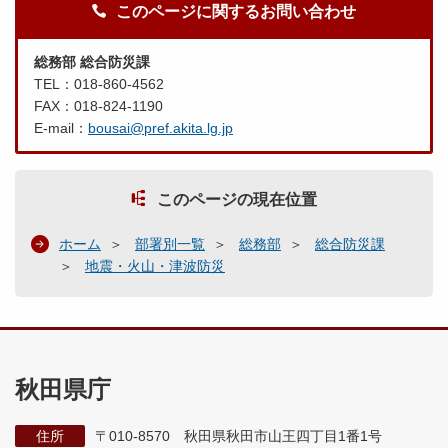
このページに関するお問い合わせ
総務部 総合防災課
TEL：018-860-4562
FAX：018-824-1190
E-mail：
bousai@pref.akita.lg.jp
このページの現在位置
ホーム
部署別一覧
総務部
総合防災課
地震・火山・津波防災
秋田県庁
住所
〒010-8570 秋田県秋田市山王四丁目1番1号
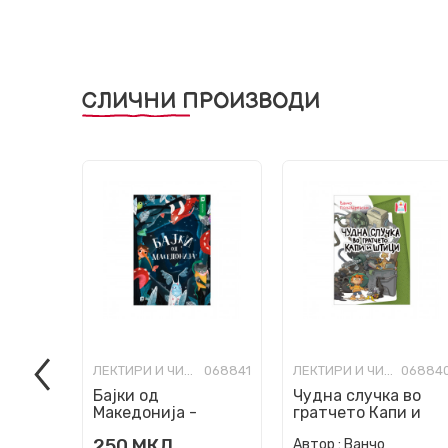
СЛИЧНИ ПРОИЗВОДИ
ЛЕКТИРИ И ЧИТАНКИ ЗА ОСНОВНО ОБРАЗОВАНИЕ
068841
ЛЕКТИРИ И ЧИТАНКИ ЗА ОСНОВНО ОБРАЗОВАНИЕ
06884
Бајки од
Чудна случка во
Македонија -
гратчето Капи и
лектира
Штици
250
МКД
Автор :
Ванчо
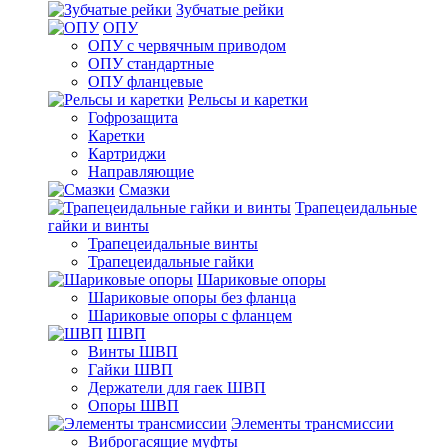
Зубчатые рейки
ОПУ
ОПУ с червячным приводом
ОПУ стандартные
ОПУ фланцевые
Рельсы и каретки
Гофрозащита
Каретки
Картриджи
Направляющие
Смазки
Трапецеидальные
гайки и винты
Трапецеидальные винты
Трапецеидальные гайки
Шариковые опоры
Шариковые опоры без фланца
Шариковые опоры с фланцем
ШВП
Винты ШВП
Гайки ШВП
Держатели для гаек ШВП
Опоры ШВП
Элементы трансмиссии
Виброгасящие муфты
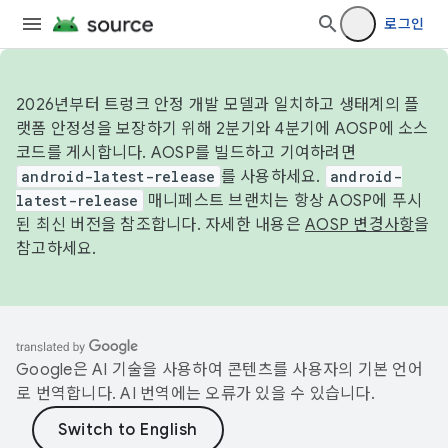
로그인
2026년부터 트렁크 안정 개발 모델과 일치하고 생태계의 플
랫폼 안정성을 보장하기 위해 2분기와 4분기에 AOSP에 소스
코드를 게시합니다. AOSP를 빌드하고 기여하려면
android-latest-release
를 사용하세요.
android-
latest-release
매니페스트 브랜치는 항상 AOSP에 푸시
된 최신 버전을 참조합니다. 자세한 내용은
AOSP 변경사항
을
참고하세요.
Google은 AI 기술을 사용하여 콘텐츠를 사용자의 기본 언어
로 번역합니다. AI 번역에는 오류가 있을 수 있습니다.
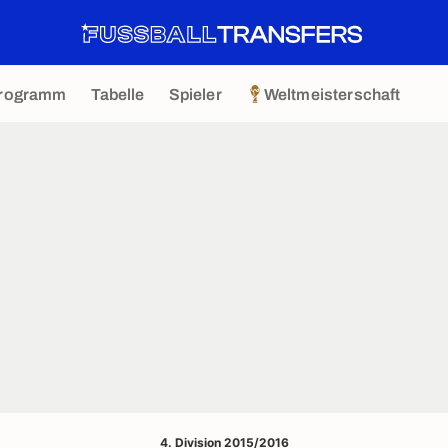
rogramm
Tabelle
Spieler
Weltmeisterschaft
4. Division 2015/2016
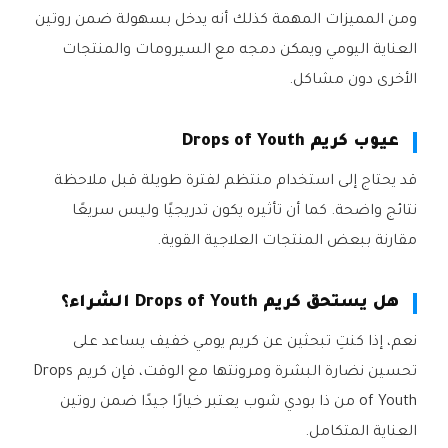
ومن المميزات المهمة كذلك أنه يدخل بسهولة ضمن روتين
العناية اليومي ويمكن دمجه مع السيرومات والمنتجات
الأخرى دون مشاكل.
عيوب كريم Drops of Youth
قد يحتاج إلى استخدام منتظم لفترة طويلة قبل ملاحظة
نتائج واضحة. كما أن تأثيره يكون تدريجيًا وليس سريعًا
مقارنة ببعض المنتجات العلاجية القوية.
هل يستحق كريم Drops of Youth الشراء؟
نعم، إذا كنتِ تبحثين عن كريم يومي خفيف يساعد على
تحسين نضارة البشرة ومرونتها مع الوقت، فإن كريم Drops
of Youth من ذا بودي شوب يعتبر خيارًا جيدًا ضمن روتين
العناية المتكامل.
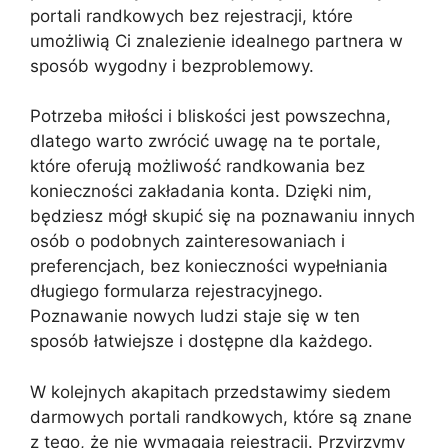
portali randkowych bez rejestracji, które
umożliwią Ci znalezienie idealnego partnera w
sposób wygodny i bezproblemowy.
Potrzeba miłości i bliskości jest powszechna,
dlatego warto zwrócić uwagę na te portale,
które oferują możliwość randkowania bez
konieczności zakładania konta. Dzięki nim,
będziesz mógł skupić się na poznawaniu innych
osób o podobnych zainteresowaniach i
preferencjach, bez konieczności wypełniania
długiego formularza rejestracyjnego.
Poznawanie nowych ludzi staje się w ten
sposób łatwiejsze i dostępne dla każdego.
W kolejnych akapitach przedstawimy siedem
darmowych portali randkowych, które są znane
z tego, że nie wymagają rejestracji. Przyjrzymy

--------------------------------------------------

** EXERCISE DETAILS **
Write down exactly what the lines above say, from the line holding "ОПУ стандартные" through the line holding "osób o podobnych zainteresowaniach i", and nothing more. Do not copy the pictures.

** WORKED SOLUTION **
ОПУ стандартные
ОПУ фланцевые
Рельсы и каретки
Гофрозащита
Каретки
Картриджи
Направляющие
Смазки
Трапецеидальные
гайки и винты
Трапецеидальные винты
Трапецеидальные гайки
Шариковые опоры
Шариковые опоры без фланца
Шариковые опоры с фланцем
ШВП
Винты ШВП
Гайки ШВП
Держатели для гаек ШВП
Опоры ШВП
Элементы трансмиссии
Виброгасящие муфты
로그인
2026년부터 트렁크 안정 개발 모델과 일치하고 생태계의 플
랫폼 안정성을 보장하기 위해 2분기와 4분기에 AOSP에 소스
코드를 게시합니다. AOSP를 빌드하고 기여하려면
android-latest-release
를 사용하세요.
android-
latest-release
매니페스트 브랜치는 항상 AOSP에 푸시
된 최신 버전을 참조합니다. 자세한 내용은
AOSP 변경사항
을
참고하세요.
Google은 AI 기술을 사용하여 콘텐츠를 사용자의 기본 언어
로 번역합니다. AI 번역에는 오류가 있을 수 있습니다.
rogramm
Tabelle
Spieler
Weltmeisterschaft
4. Division 2015/2016
ومن المميزات المهمة كذلك أنه يدخل بسهولة ضمن روتين
العناية اليومي ويمكن دمجه مع السيرومات والمنتجات
الأخرى دون مشاكل.
عيوب كريم Drops of Youth
قد يحتاج إلى استخدام منتظم لفترة طويلة قبل ملاحظة
نتائج واضحة. كما أن تأثيره يكون تدريجيًا وليس سريعًا
مقارنة ببعض المنتجات العلاجية القوية.
هل يستحق كريم Drops of Youth الشراء؟
نعم، إذا كنتِ تبحثين عن كريم يومي خفيف يساعد على
تحسين نضارة البشرة ومرونتها مع الوقت، فإن كريم Drops
of Youth من ذا بودي شوب يعتبر خيارًا جيدًا ضمن روتين
العناية المتكامل.
portali randkowych bez rejestracji, które
umożliwią Ci znalezienie idealnego partnera w
sposób wygodny i bezproblemowy.
Potrzeba miłości i bliskości jest powszechna,
dlatego warto zwrócić uwagę na te portale,
które oferują możliwość randkowania bez
konieczności zakładania konta. Dzięki nim,
będziesz mógł skupić się na poznawaniu innych
osób o podobnych zainteresowaniach i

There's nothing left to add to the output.